Copy out exactly the stretch below, from the line with "Музыкальные центры без акустики" through the line with "All right reserved", both included; the pictures stay out.

○ ○ ○ ○ ○

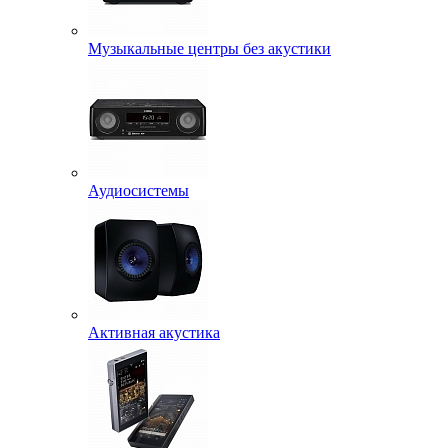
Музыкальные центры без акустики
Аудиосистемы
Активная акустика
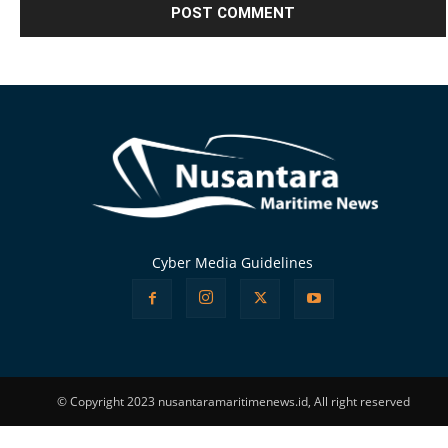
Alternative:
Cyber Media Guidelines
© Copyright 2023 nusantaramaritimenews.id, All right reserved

○ ○ ○ ○ ○

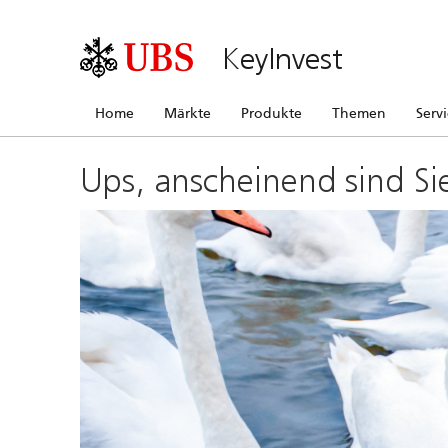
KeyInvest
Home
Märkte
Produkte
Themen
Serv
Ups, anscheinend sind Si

○ ○ ○ ○ ○

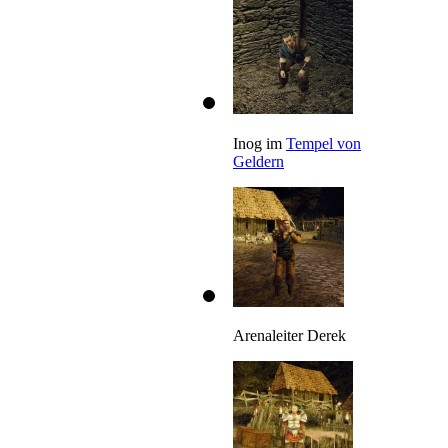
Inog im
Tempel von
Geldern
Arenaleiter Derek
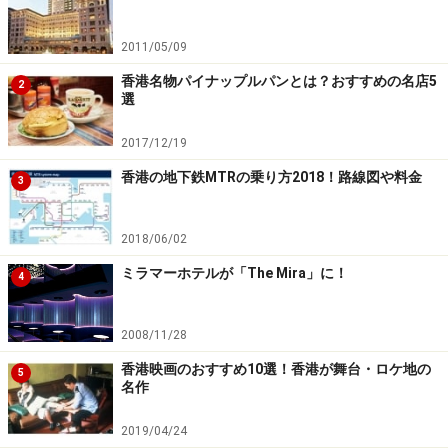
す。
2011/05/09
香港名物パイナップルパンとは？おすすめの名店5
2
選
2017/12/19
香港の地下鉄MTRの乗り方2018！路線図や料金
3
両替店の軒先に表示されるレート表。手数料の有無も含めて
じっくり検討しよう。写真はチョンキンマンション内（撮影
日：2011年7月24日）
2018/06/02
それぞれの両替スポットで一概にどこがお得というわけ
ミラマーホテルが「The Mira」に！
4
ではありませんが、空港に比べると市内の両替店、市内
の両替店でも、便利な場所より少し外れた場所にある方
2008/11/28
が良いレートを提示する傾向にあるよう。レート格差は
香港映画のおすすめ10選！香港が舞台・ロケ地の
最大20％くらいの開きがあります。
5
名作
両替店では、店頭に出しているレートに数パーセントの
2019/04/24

○ ○ ○ ○ ○

> _Reply_
Музыкальные центры без акустики
Аудиосистемы
Активная акустика
Alternative:
Cyber Media Guidelines
© Copyright 2023 nusantaramaritimenews.id, All right reserved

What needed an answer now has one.